1 Put them in mind to be subject to principalities and powers, to obey magistrates, to be ready to every good work,
Vaccination and the Obedience of the Truth
"I have a friend who knows the truth, and is inclined to obey it, but is altogether opposed to vaccination. He wants to know whether he cannot become a Christadelphian without submitting to have his children vaccinated. He thinks it a sin."-(H.C.B.)

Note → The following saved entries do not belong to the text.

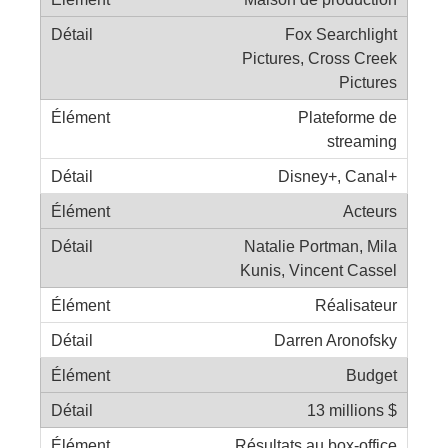
Fox Searchlight
Pictures, Cross Creek
Pictures
Plateforme de
streaming
Disney+, Canal+
Acteurs
Natalie Portman, Mila
Kunis, Vincent Cassel
Réalisateur
Darren Aronofsky
Budget
13 millions $
Résultats au box-office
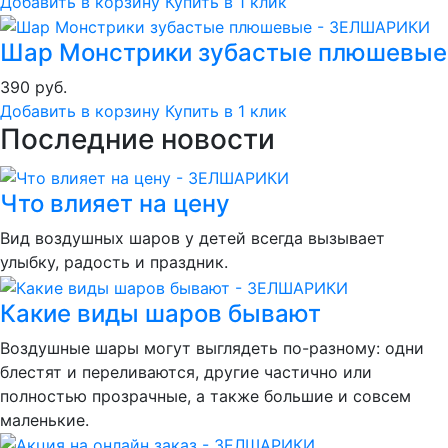
Добавить в корзину
Купить в 1 клик
Шар Монстрики зубастые плюшевые
390 руб.
Добавить в корзину
Купить в 1 клик
Последние новости
Что влияет на цену
Вид воздушных шаров у детей всегда вызывает
улыбку, радость и праздник.
Какие виды шаров бывают
Воздушные шары могут выглядеть по-разному: одни
блестят и переливаются, другие частично или
полностью прозрачные, а также большие и совсем
маленькие.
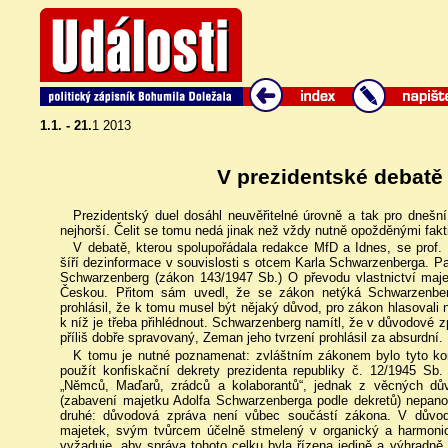
1.1. - 21.
1 2013
V prezidentské debatě
Prezidentský duel dosáhl neuvěřitelné úrovně a tak pro dnešn
nejhorší. Čelit se tomu nedá jinak než vždy nutně opožděnými fa
V debatě, kterou spolupořádala redakce MfD a Idnes, se prof.
šíří dezinformace v souvislosti s otcem Karla Schwarzenberga. 
Schwarzenberg (zákon 143/1947 Sb.) O převodu vlastnictví ma
Českou. Přitom sám uvedl, že se zákon netýká Schwarzenberg
prohlásil, že k tomu musel být nějaký důvod, pro zákon hlasovali
k níž je třeba přihlédnout. Schwarzenberg namítl, že v důvodové zp
příliš dobře spravovaný, Zeman jeho tvrzení prohlásil za absurdní.
K tomu je nutné poznamenat: zvláštním zákonem bylo tyto kon
použít konfiskační dekrety prezidenta republiky č. 12/1945 Sb.
„Němců, Maďarů, zrádců a kolaborantů“, jednak z věcných dův
(zabavení majetku Adolfa Schwarzenberga podle dekretů) nepanov
druhé: důvodová zpráva není vůbec součástí zákona. V důvod
majetek, svým tvůrcem účelně stmelený v organický a harmonic
vyžaduje, aby správa tohoto celku byla řízena jedině a výhradně 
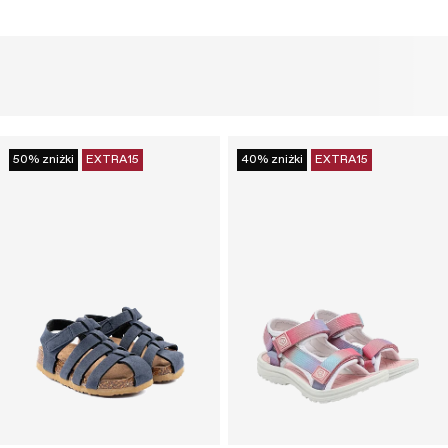
50% zniżki
EXTRA15
40% zniżki
EXTRA15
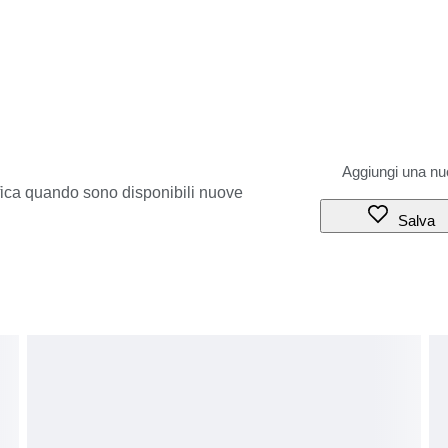
ifica quando sono disponibili nuove
Salva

Answer.-Becoming a Christadelphian means believing and obeying the gospel, and accepting all the obligations which the law of Christ imposes on his brethren. Without this, a man cannot be saved. But Christ has commanded nothing on the subject of vaccination.

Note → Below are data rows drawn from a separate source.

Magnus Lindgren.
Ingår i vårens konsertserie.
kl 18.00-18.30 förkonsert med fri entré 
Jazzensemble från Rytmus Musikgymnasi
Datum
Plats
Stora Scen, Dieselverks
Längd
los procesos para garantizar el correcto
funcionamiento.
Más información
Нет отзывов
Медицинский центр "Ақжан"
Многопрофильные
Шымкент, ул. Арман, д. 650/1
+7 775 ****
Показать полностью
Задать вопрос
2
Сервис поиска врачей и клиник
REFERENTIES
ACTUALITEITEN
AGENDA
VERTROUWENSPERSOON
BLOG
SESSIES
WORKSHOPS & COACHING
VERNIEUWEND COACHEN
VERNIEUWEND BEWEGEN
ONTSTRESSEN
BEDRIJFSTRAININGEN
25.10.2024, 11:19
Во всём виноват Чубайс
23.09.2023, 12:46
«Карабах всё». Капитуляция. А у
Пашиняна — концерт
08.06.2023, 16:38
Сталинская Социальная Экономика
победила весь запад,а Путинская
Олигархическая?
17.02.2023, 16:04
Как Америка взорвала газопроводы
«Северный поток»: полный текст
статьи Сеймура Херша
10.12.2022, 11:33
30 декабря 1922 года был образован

If he had, undoubtedly, H. C. B.'s friend could not become his brother without submitting to his command. Our duty in the matter depends upon the bearing of those precepts by which he has commanded us to submit to
"every ordinance of man for the Lord's sake."-(1 Peter 2:13),
and to "obey magistrates" (Titus 3:1), where these do not require us to disobey him.

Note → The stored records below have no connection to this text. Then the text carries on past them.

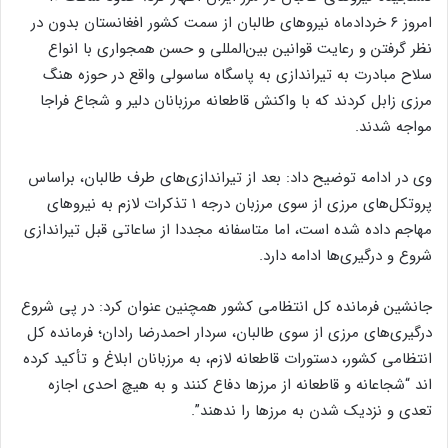
امروز ۶ خردادماه نیروهای طالبان از سمت کشور افغانستان بدون در
نظر گرفتن و رعایت قوانین بین‌المللی و حسن همجواری با انواع
سلاح مبادرت به تیراندازی به پاسگاه ساسولی واقع در حوزه هنگ
مرزی زابل کردند که با واکنش قاطعانه مرزبانان دلیر و شجاع فراجا
مواجه شدند.
وی در ادامه توضیح داد: بعد از تیراندازی‌های طرف طالبان، براساس
پروتکل‌های مرزی از سوی مرزبان درجه ۱ تذکرات لازم به نیروهای
مهاجم داده شده است، اما متاسفانه مجددا از ساعاتی قبل تیراندازی
شروع و درگیری‌ها ادامه دارد.
جانشین فرمانده کل انتظامی کشور همچنین عنوان کرد: در پی شروع
درگیری‌های مرزی از سوی طالبان، سردار احمدرضا رادان؛ فرمانده کل
انتظامی کشور، دستورات قاطعانه لازم، به مرزبانان ابلاغ و تأکید کرده
اند “شجاعانه و قاطعانه از مرزها دفاع کنند و به هیچ احدی اجازه
تعدی و نزدیک شدن به مرزها را ندهند”.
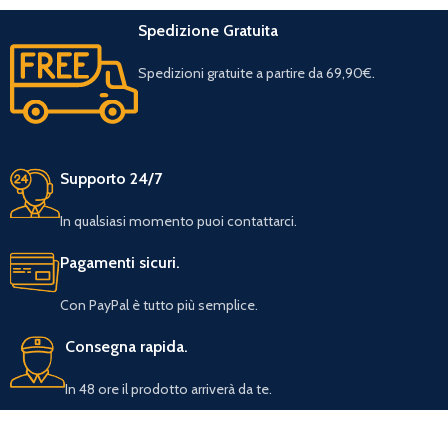
Spedizione Gratuita
Spedizioni gratuite a partire da 69,90€.
Supporto 24/7
In qualsiasi momento puoi contattarci.
Pagamenti sicuri.
Con PayPal è tutto più semplice.
Consegna rapida.
In 48 ore il prodotto arriverà da te.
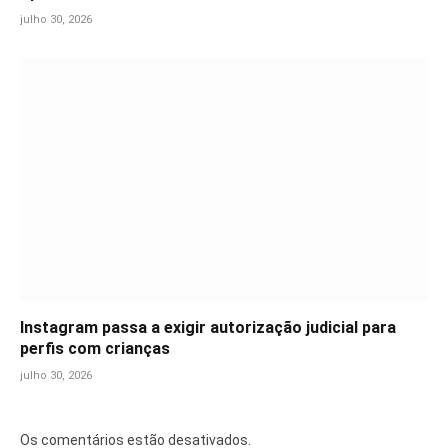
julho 30, 2026
Instagram passa a exigir autorização judicial para
perfis com crianças
julho 30, 2026
Os comentários estão desativados.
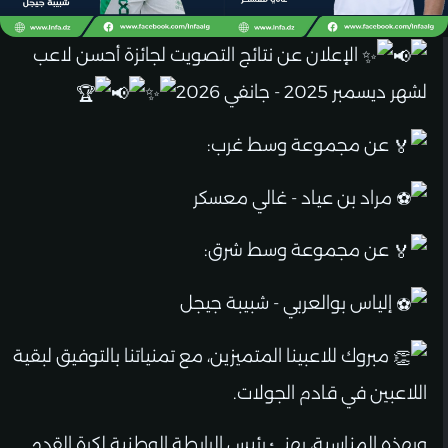
الإعلان عن نتائج التصويت لجائزة أحسن لاعب
لشهر ديسمبر 2025 - جانفي 2026
عن مجموعة وسط غرب:
مراد بن عياد - غالي معسكر
عن مجموعة وسط شرق:
إلياس بوالعربي - شبيبة جيجل
مبروك للاعبينا المتميزين، مع تمنياتنا بالتوفيق لبقية
اللاعبين في قادم الجولات.
وبهذه المناسبة، يهنئ رئيس الرابطة الوطنية لكرة القدم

Out of this comes the conclusion that it is our duty to submit to vaccination because magistrates require it, but this conclusion would, of course, be deprived of its force, if it could be shown that vaccination was opposed to what God requires; but this cannot be shown. The arguments that show it are far-fetched and inconclusive.
The question being one of doubtful disputation, is one on which no one must judge or dictate to another.
Let every man be fully persuaded in his own mind, and act accordingly, and leave the Lord to decide. To call it a sin on one side or other, is a mistake; for this is to contend that those who practise on the other side are sinners. Sin is the transgression of the law; and a matter on which no express law has been given must be left to the uncondemned judgment of each for himself.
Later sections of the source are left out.